[Start of section]

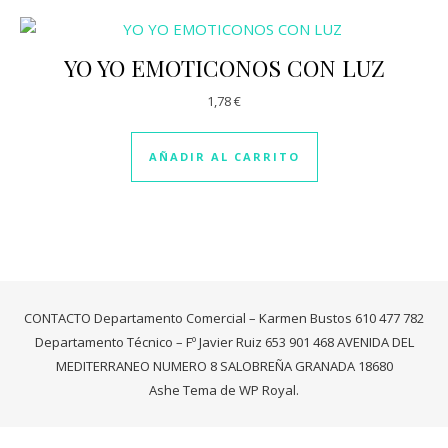
YO YO EMOTICONOS CON LUZ
1,78
€
AÑADIR AL CARRITO
CONTACTO Departamento Comercial – Karmen Bustos 610 477 782
Departamento Técnico – Fº Javier Ruiz 653 901 468 AVENIDA DEL
MEDITERRANEO NUMERO 8 SALOBREÑA GRANADA 18680
Ashe Tema de
WP Royal
.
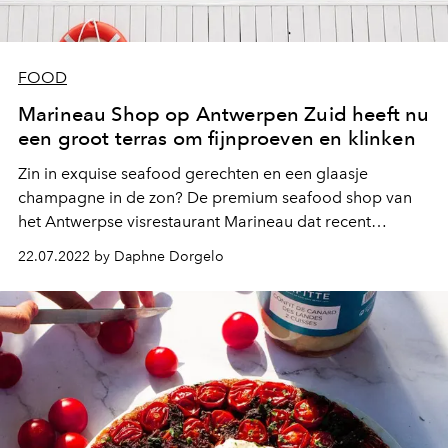
FOOD
Marineau Shop op Antwerpen Zuid heeft nu
een groot terras om fijnproeven en klinken
Zin in exquise seafood gerechten en een glaasje
champagne in de zon? De premium seafood shop van
het Antwerpse visrestaurant Marineau dat recent
opende op 't Zuid in Antwerpen breidde niet enkel zijn
22.07.2022 by Daphne Dorgelo
zorgvuldig uitgekozen aanbod seafood uit om in huis te
halen, maar ook zijn terras om te genieten van zulke
zomerse momenten ter plekke.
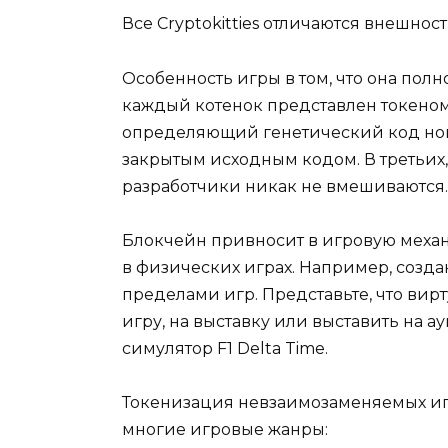
Все Cryptokitties отличаются внешно
Особенность игры в том, что она полн
каждый котенок представлен токеном 
определяющий генетический код новых
закрытым исходным кодом. В третьих,
разработчики никак не вмешиваются.
Блокчейн привносит в игровую механ
в физических играх. Например, созда
пределами игр. Представьте, что ви
игру, на выставку или выставить на а
симулятор F1 Delta Time.
Токенизация невзаимозаменяемых иг
многие игровые жанры:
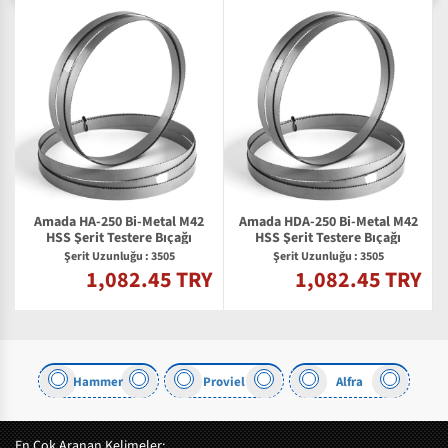
Amada HA-250 Bi-Metal M42
Amada HDA-250 Bi-Metal M42
2
HSS Şerit Testere Bıçağı
HSS Şerit Testere Bıçağı
Şerit Uzunluğu : 3505
Şerit Uzunluğu : 3505
1,082.45 TRY
1,082.45 TRY
Y
Hammer
Proviel
Alfra
En Çok Aranan Kelimeler:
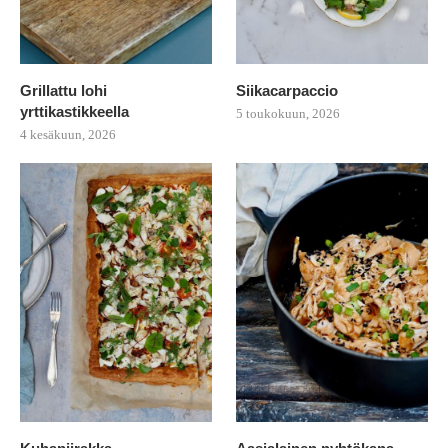
Grillattu lohi
Siikacarpaccio
yrttikastikkeella
5 toukokuun, 2026
4 kesäkuun, 2026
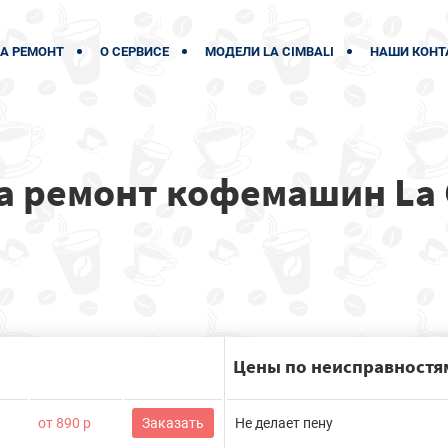
А РЕМОНТ
О СЕРВИСЕ
МОДЕЛИ LA CIMBALI
НАШИ КОНТ
а ремонт кофемашин La 
Цены по неисправностя
от 890 р
Заказать
Не делает пену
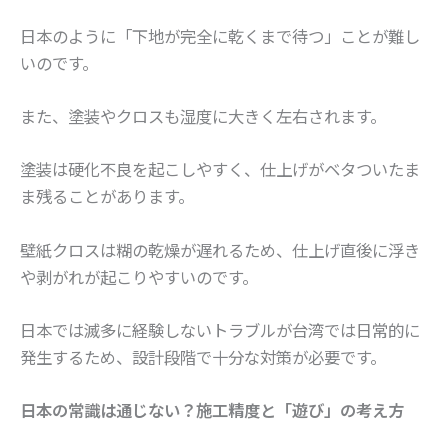
日本のように「下地が完全に乾くまで待つ」ことが難し
いのです。
また、塗装やクロスも湿度に大きく左右されます。
塗装は硬化不良を起こしやすく、仕上げがベタついたま
ま残ることがあります。
壁紙クロスは糊の乾燥が遅れるため、仕上げ直後に浮き
や剥がれが起こりやすいのです。
日本では滅多に経験しないトラブルが台湾では日常的に
発生するため、設計段階で十分な対策が必要です。
日本の常識は通じない？施工精度と「遊び」の考え方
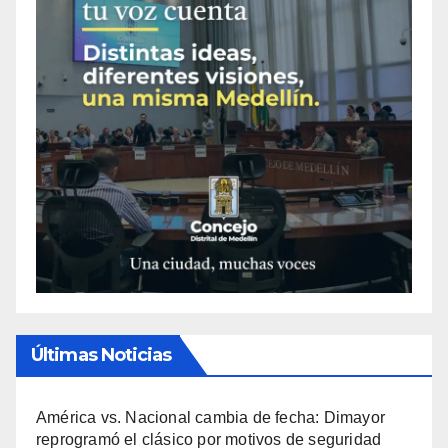
Últimas Noticias
América vs. Nacional cambia de fecha: Dimayor
reprogramó el clásico por motivos de seguridad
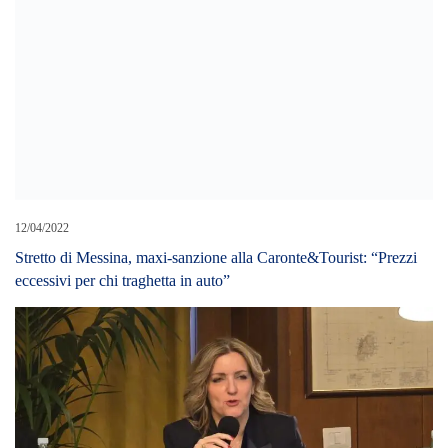
06/11/2025
“ITALIA VIVA VERSO LA CASA RIFORMISTA”: DOMANI
A MESSINA L’ASSEMBLEA CITTADINA E PROVINCIALE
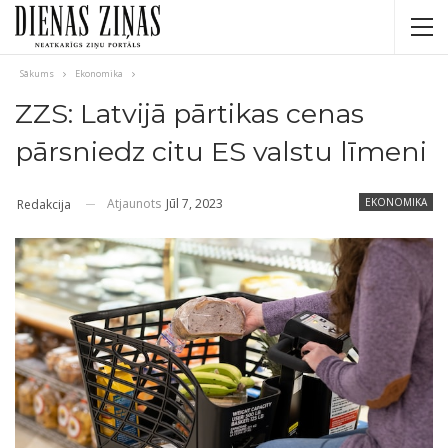
Sākums
Ekonomika
ZZS: Latvijā pārtikas cenas
pārsniedz citu ES valstu līmeni
Atjaunots
Jūl 7, 2023
EKONOMIKA
Redakcija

[End of section]

What you will do: Search the preceding listing for "Amada" and extract every line where it is found.

Answer section:
Amada HA-250 Bi-Metal M42
Amada HDA-250 Bi-Metal M42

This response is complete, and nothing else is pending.